Barbara Pym’s novels were republished in a handsome uniform edition in the early 1980s and I bought them all. They’ve survived thirty years of bookshelf purges but I hadn’t read one again until now, and I found it really delightful. I remember that some of them were quite depressing, pitilessly recounting the tiny incidents in the lives of middle-class spinsters in postwar England, all dripping rhododendrons, terrible food and worse clothes. But Jane and Prudence is one of the more light-hearted of her comedies, perhaps because there is so little at stake for any of the characters.
We meet Jane and Prudence at an Oxford reunion: Prudence is an elegant 29-year-old spinster and Jane, once her Oxford tutor, a scatterbrained clerical wife. When they go back to their daily lives, Pym lays out for us the deliciously petty behavior of Prudence’s office colleagues and her dreamy crush on her boss, who once called her by her first name. Jane, who once thought her life as a rector’s wife would be like something out of Trollope, is ditsy to the point of derangement. Prudence visits Jane and flirts with a handsome widower whose vanity is possibly Pym’s favorite toy in the book: “‘Well… one has had to hurt people, I suppose,’ said Fabian, tilting his head to one side. He had just realised that the distinguished-looking man sitting at that distant table was himself reflected in a mirror at the far end of the room. No wonder one had had to hurt people, he thought, resting his forehead on his hand.”
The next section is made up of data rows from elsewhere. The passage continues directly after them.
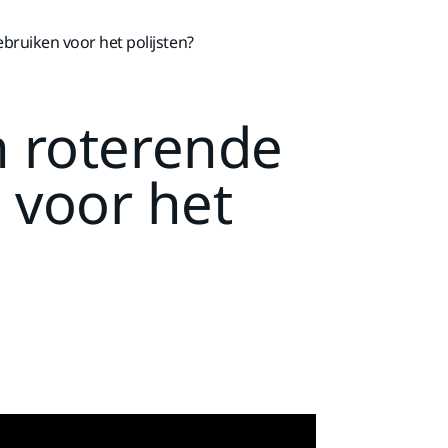
ruiken voor het polijsten?
h roterende
 voor het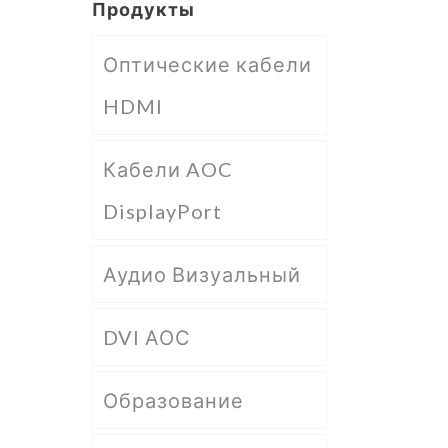
Продукты
Оптические кабели
HDMI
Кабели AOC
DisplayPort
Аудио Визуальный
DVI АОС
Образование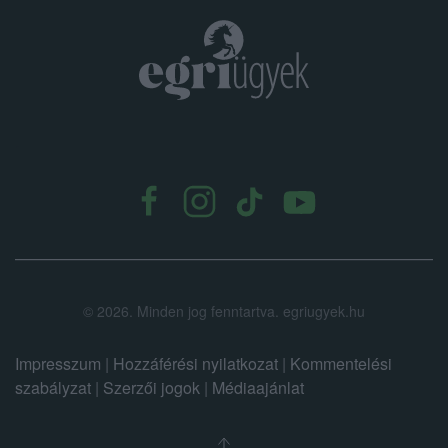
.
©
2026.
Minden jog fenntartva. egriugyek.hu
Impresszum
|
Hozzáférési nyilatkozat
|
Kommentelési
szabályzat
|
Szerzői jogok
|
Médiaajánlat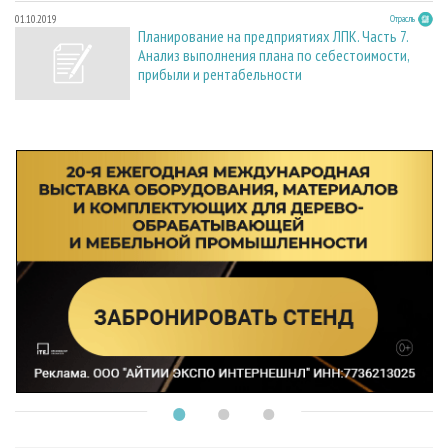
01.10.2019
Отрасль
Планирование на предприятиях ЛПК. Часть 7.
Анализ выполнения плана по себестоимости,
прибыли и рентабельности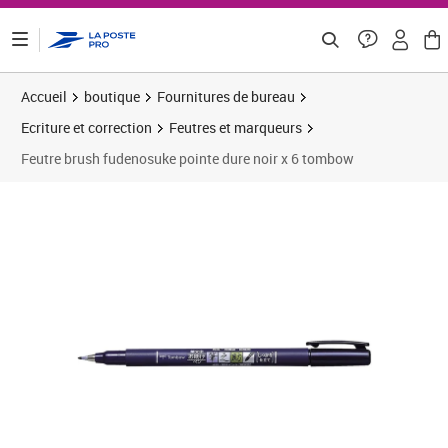
ontenu de la page
Accueil
boutique
Fournitures de bureau
Ecriture et correction
Feutres et marqueurs
Feutre brush fudenosuke pointe dure noir x 6 tombow
Prix 14,89€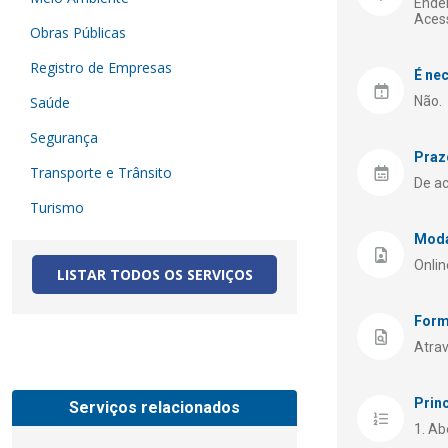
Ender
Aces
Obras Públicas
Registro de Empresas
É ne
Saúde
Não.
Segurança
Praz
Transporte e Trânsito
De ac
Turismo
Moda
Onlin
LISTAR TODOS OS SERVIÇOS
Form
Atrav
Prin
Serviços relacionados
Abe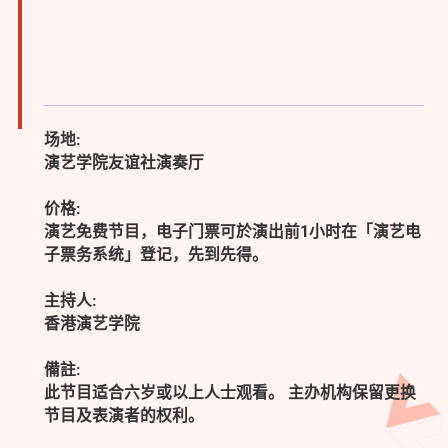
场地:
演艺学院友谊社演奏厅
价格:
演艺免费节目，电子门票可於演出前1小时在「演艺电
子票务系统」登记，先到先得。
主持人:
香港演艺学院
備註:
此节目适合六岁或以上人士观看。 主办机构保留更换
节目及表演者的权利。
The men do not come off well, to be sure: Pym is especially precise about the many privileges and advantages that the women — with greater or lesser eagerness — yield to the men, from better and more food to better jobs. This, despite the proclamation from a bossy spinster that “men are only after one thing.” What that thing might be is adumbrated in a hilarious little exchange as the parish ladies decorate the church for the Harvest Festival. Fabian Driver, the handsome widower, arrives with an immense marrow (i.e. very large squash) cradled in his arms.
“‘What a fine marrow, Mr. Driver,’ said Mis Doggett in a bright tone. ‘It is the biggest one we have had so far, isn’t it, Miss Morrow?’
“Miss Morrow, who was scrabbling on the floor among the vegetables, mumbled something inaudible.
“‘It is magnificent,’ said Mrs. Mayhew reverently.
“Mr. Driver moved forward and presented the marrow to Miss Doggett with something of a flourish.
“Jane felt as if she were assisting at some primitive kind of ritual at whose significance she hardly dared to guess.”
Much better not to.
Those Barbara Pym stories are so deceptively simple, but actually so deep. I enjoyed what you excerpted, perfect pictures of pathos.
I’ve been puzzling over Excellent Women, my first, and terribly belated Pym, for a week. I can’t find the line: the line where the narrator can no longer be taken at her word and the ironic gap yawns. She is so often so honest about her faults, and yet so frequently blind to her very own emotions. I like wrestling with the characterization, and I am on to my next Pym to see if the authorial voice in the next novel will help me settle my questions. Her autobiography is also on my TBR list. What was your favourite of her novels?
I read them all very fast when they came out so I don’t remember a “favorite” but I do remember finding “The Sweet Dove Died” and “No Fond Return of Love” almost unbearably sad. Good call about “the ironic gap.” I didn’t catch that; will have to reconsider.